If you are trying to resolve an environment-specific issue or have a one-off question about the edge case that does not require a feature then please consider asking a
question in argocd slack channel.

Checklist:

I've searched in the docs and FAQ for my answer: https://bit.ly/argocd-faq.
I've included steps to reproduce the bug.
I've pasted the output of argocd version.

Describe the bug

After upgrading to 1.7.4 from 1.6.2 we experience alot of oom on the application controller and it does a restart alot, event after increaseing

To Reproduce

We have over than 200 applications and one controller

Expected behavior

Be the same as version 1.6.2 when we didnt experience this issue

Screenshots

If applicable, add screenshots to help explain your problem.

Version

Paste the output from `argocd version` here.

unfortunately i cannot since confidetnial

Paste any relevant application logs here.

The text was updated successfully, but these errors were encountered:

martinbeentjes · 2020-09-10T13:15:21Z

What difference in resource usage do you see?

erezo9 · 2020-09-10T14:20:56Z

@martinbeentjes memory mostley, reaches 6000Mi
and cpu to 3000m
we put resources limit to make it stop eating the whole resources

jessesuen · 2020-09-10T21:07:14Z

Do you happen to have prometheus / grafana installed for Argo CD? and would you be able to notice trends in the controller telemetry? looking for these graphs:

erezo9 · 2020-09-11T06:07:23Z

@jessesuen Ill send an image on sunday, dont have it with me right now

erezo9 · 2020-09-11T06:10:33Z

@jessesuen I also see that the controller uses 14Gib at somepoint, is it considered normal behavior?

jessesuen · 2020-09-11T09:00:13Z

Yes. Argo CD memory/cpu usage is linear to # of clusters x # of managed resources in that cluster.

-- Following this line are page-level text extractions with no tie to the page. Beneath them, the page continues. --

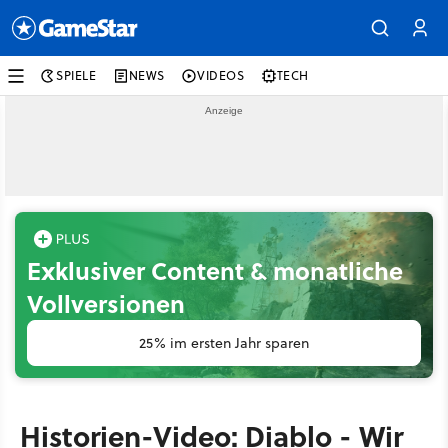
SPIELE
NEWS
VIDEOS
TECH
Exklusiver Content & monatliche
Vollversionen
25% im ersten Jahr sparen
Historien-Video: Diablo - Wir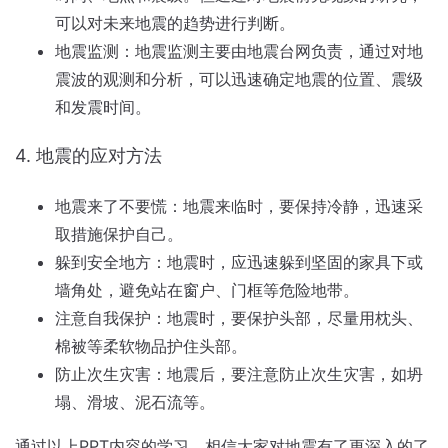
可以对未来地震的趋势进行判断。
地震监测：地震监测主要由地震台网负责，通过对地
震波的观测和分析，可以迅速确定地震的位置、震级
和发震时间。
4. 地震的应对方法
地震来了不要慌：地震来临时，要保持冷静，迅速采
取措施保护自己。
躲到安全地方：地震时，应迅速躲到坚固的家具下或
墙角处，避免站在窗户、门框等危险地带。
注意自我保护：地震时，要保护头部，尽量用枕头、
棉被等柔软物品护住头部。
防止次生灾害：地震后，要注意防止次生灾害，如坍
塌、滑坡、泥石流等。
通过以上PPT内容的学习，相信大家对地震有了更深入的了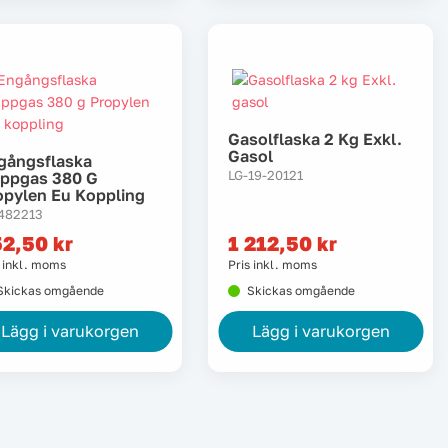
Gasolflaska 2 Kg Exkl.
Gasol
gångsflaska
LG-19-20121
ppgas 380 G
opylen Eu Koppling
482213
52,50
kr
1 212,50
kr
s inkl. moms
Pris inkl. moms
Skickas omgående
Skickas omgående
Lägg i varukorgen
Lägg i varukorgen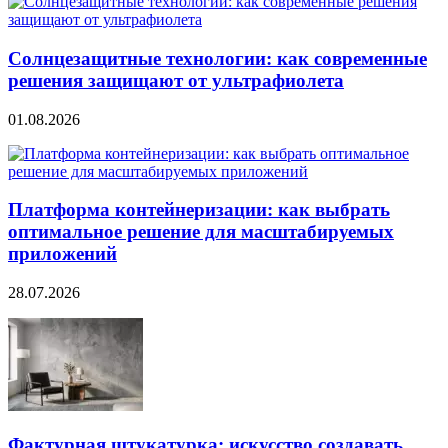
Солнцезащитные технологии: как современные
решения защищают от ультрафиолета
01.08.2026
Платформа контейнеризации: как выбрать
оптимальное решение для масштабируемых
приложений
28.07.2026
Фактурная штукатурка: искусство создавать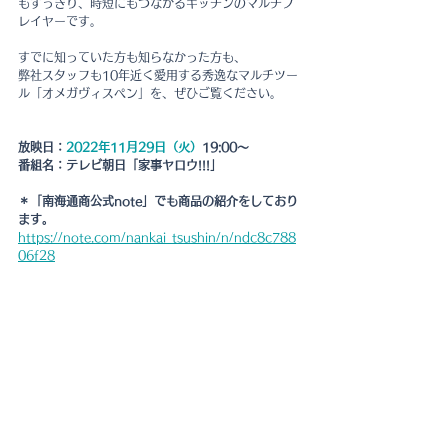
もすっきり、時短にもつながるキッチンのマルチプ
レイヤーです。
すでに知っていた方も知らなかった方も、
弊社スタッフも10年近く愛用する秀逸なマルチツー
ル「オメガヴィスペン」を、ぜひご覧ください。
放映日：
2022年11月29日（火）
19:00～
番組名：テレビ朝日「家事ヤロウ!!!」　
＊「南海通商公式note」でも商品の紹介をしており
ます。
https://note.com/nankai_tsushin/n/ndc8c788
06f28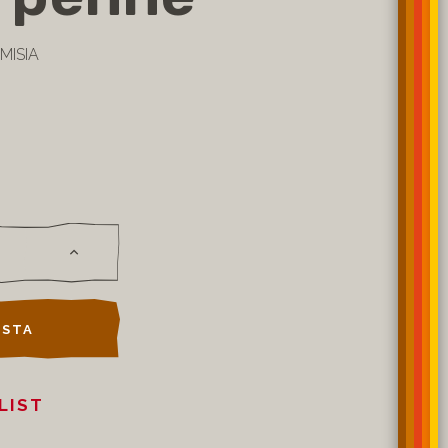
MISIA
STA
LIST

The previous screenshot was taken from our largest Argo CD instance which manages 176 clusters but with only 270 applications.

For comparison, another one of our Argo CD instances is on the opposite extreme, and only manages 15 clusters but with 1700 applications. It's graphs look like:

jessesuen · 2020-09-11T09:02:30Z

After upgrading to 1.7.4 from 1.6.2 we experience alot of oom on the application controller and it does a restart alot, event after increaseing

Is the controller restarting because it's being OOM killed? If so, I would suggest trying to bump memory limits for v1.7 to see if v1.7 inherently needs more memory, or if there is really a leak in the controller.

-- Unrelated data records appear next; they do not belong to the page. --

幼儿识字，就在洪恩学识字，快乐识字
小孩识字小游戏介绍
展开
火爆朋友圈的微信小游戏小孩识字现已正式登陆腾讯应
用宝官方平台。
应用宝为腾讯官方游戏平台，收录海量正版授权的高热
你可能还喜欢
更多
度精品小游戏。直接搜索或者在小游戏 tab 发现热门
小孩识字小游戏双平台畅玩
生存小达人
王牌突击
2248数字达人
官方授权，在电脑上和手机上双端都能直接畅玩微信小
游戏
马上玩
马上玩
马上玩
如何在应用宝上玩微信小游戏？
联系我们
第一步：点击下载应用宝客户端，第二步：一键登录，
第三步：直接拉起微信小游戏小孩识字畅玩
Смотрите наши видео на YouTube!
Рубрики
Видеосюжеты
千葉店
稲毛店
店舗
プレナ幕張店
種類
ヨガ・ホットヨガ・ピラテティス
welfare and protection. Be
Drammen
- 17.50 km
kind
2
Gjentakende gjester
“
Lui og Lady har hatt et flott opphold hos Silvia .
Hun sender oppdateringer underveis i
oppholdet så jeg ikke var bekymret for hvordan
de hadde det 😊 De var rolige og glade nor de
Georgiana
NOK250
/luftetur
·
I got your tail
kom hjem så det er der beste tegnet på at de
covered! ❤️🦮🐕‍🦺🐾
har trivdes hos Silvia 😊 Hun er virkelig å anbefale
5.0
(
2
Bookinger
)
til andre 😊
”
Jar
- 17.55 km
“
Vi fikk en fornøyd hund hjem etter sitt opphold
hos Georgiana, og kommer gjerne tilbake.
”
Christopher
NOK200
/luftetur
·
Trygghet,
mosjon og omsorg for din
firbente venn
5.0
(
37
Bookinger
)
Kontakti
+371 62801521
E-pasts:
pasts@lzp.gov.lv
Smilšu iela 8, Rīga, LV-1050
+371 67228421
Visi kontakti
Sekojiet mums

erezo9 · 2020-09-11T12:12:48Z

@jessesuen well i dont know if there was a change in looping in non sync apps
but we have about 8 clusters and 200 applications
but 16 are not synced due to validation - whcih we need to add a flag to make it happen
any changes made on sync wave by any chance?

reggie-k · 2020-09-14T05:57:22Z

Me and @erezo9 are in the same team.
There are a couple of issues we face after upgrading to 1.7.4:

High memory usage of the controller
Sync waves stopped working (namely, the sync is stuck forever when there are resources with sync waves in the ArgoApp) so I had to remove them and rely on the sync auto-retries (can live with that but the sync with the auto-retries is rather slow)
After deleting a child ArgoApp from the git repo (there is an app-of-apps with auto-prune watching that app), the deletion-sync of the child app is stuck, and remains so until I delete it manually from the UI.
The overall performance observed in the UI seems worse that in the previous version (1.6.2)

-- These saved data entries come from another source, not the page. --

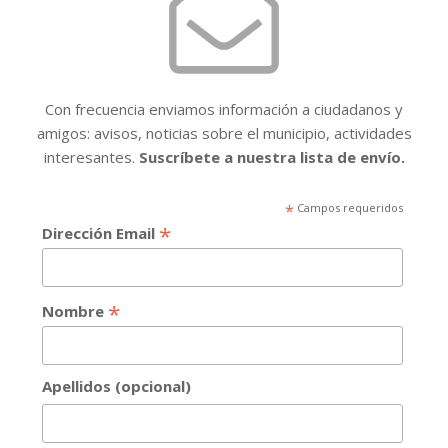
Con frecuencia enviamos información a ciudadanos y
amigos: avisos, noticias sobre el municipio, actividades
interesantes.
Suscríbete a nuestra lista de envío.
*
Campos requeridos
*
Dirección Email
*
Nombre
Apellidos (opcional)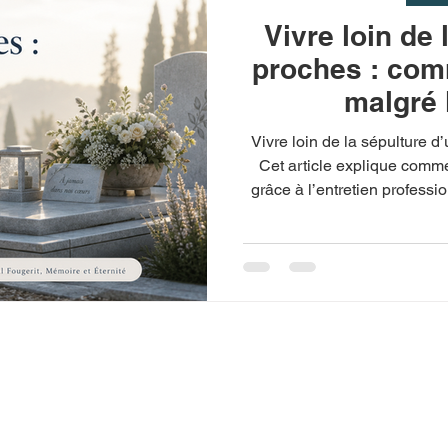
Vivre loin de 
proches : com
malgré 
Vivre loin de la sépulture d
Cet article explique comme
grâce à l’entretien professi
et aux services de Pascal 
intervenant 
 et Éternité
propose en
Accueil
e-Maritime des services
À propos
etien, fleurissement,
Mes services :
et création de tombes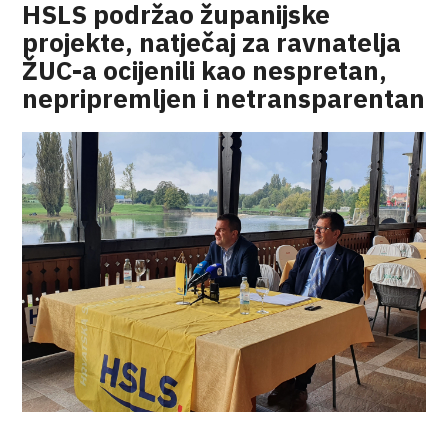
HSLS podržao županijske
projekte, natječaj za ravnatelja
ŽUC-a ocijenili kao nespretan,
nepripremljen i netransparentan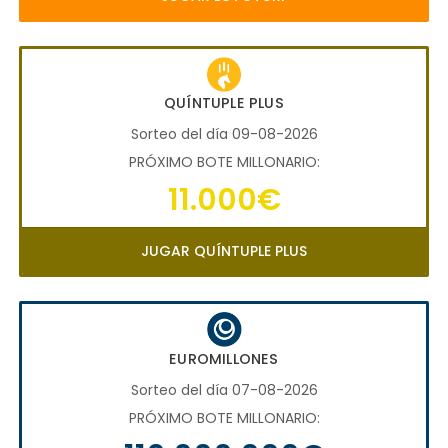
QUÍNTUPLE PLUS
Sorteo del día 09-08-2026
PRÓXIMO BOTE MILLONARIO:
11.000€
JUGAR QUÍNTUPLE PLUS
EUROMILLONES
Sorteo del día 07-08-2026
PRÓXIMO BOTE MILLONARIO: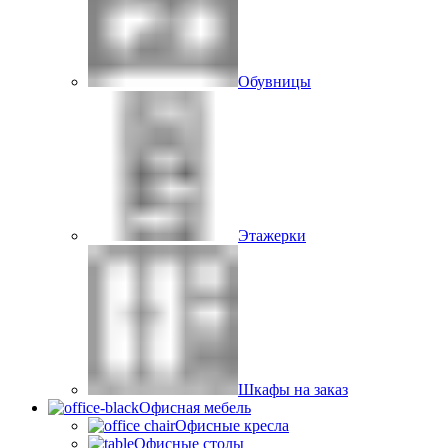
Обувницы
Этажерки
Шкафы на заказ
Офисная мебель
Офисные кресла
Офисные столы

alexmt · 2020-09-14T21:53:59Z

Reopening issue until the fix is released and tested.

erezo9 · 2020-09-15T08:06:26Z

@alexmt
Thanks for fixing the issue, will update as soon as the release comes out and will update the issue if relevant

reggie-k · 2020-09-16T12:42:42Z

@alexmt Thanks a lot for the quick fix, we installed it, it seems that the memory usage is slightly less, but there are still OOM restarts. It looks like the deletion of apps behaves better now. Regarding the overall performance and the sync waves issue, I can't say enough yet, have to test it further and will update

alexmt · 2020-09-16T17:34:17Z

Sorry for the troubles this upgrade cause @reggie-k , @erezo9 . The fix delivered in 1.7.5 should solve memory spike during controller initialization. Keep trying to OOM restarts reason and testing sync issues with app-of-apps. Will update as soon as I find something

erezo9 · 2020-09-21T18:39:24Z

@jessesuen upgrading to 1.7.6, same issue as well - wanted to update

reggie-k · 2020-09-22T10:39:17Z

We have installed 1.7.6 and still the umbrella app is stuck upon sync even after manual terminate

…

On Wed, Sep 16, 2020, 20:34 Alexander Matyushentsev < ***@***.***> wrote: Sorry for the troubles this upgrade cause @reggie-k <https://github.com/reggie-k> , @erezo9 <https://github.com/erezo9> . The fix delivered in 1.7.5 should solve memory spike during controller initialization. Keep trying to OOM restarts reason and testing sync issues with app-of-apps. Will update as soon as I find something — You are receiving this because you were mentioned. Reply to this email directly, view it on GitHub <#4298 (comment)>, or unsubscribe <https://github.com/notifications/unsubscribe-auth/AEVDWBC3JGK5TKGA7WQ5VDLSGDZKTANCNFSM4RE4RFHQ> .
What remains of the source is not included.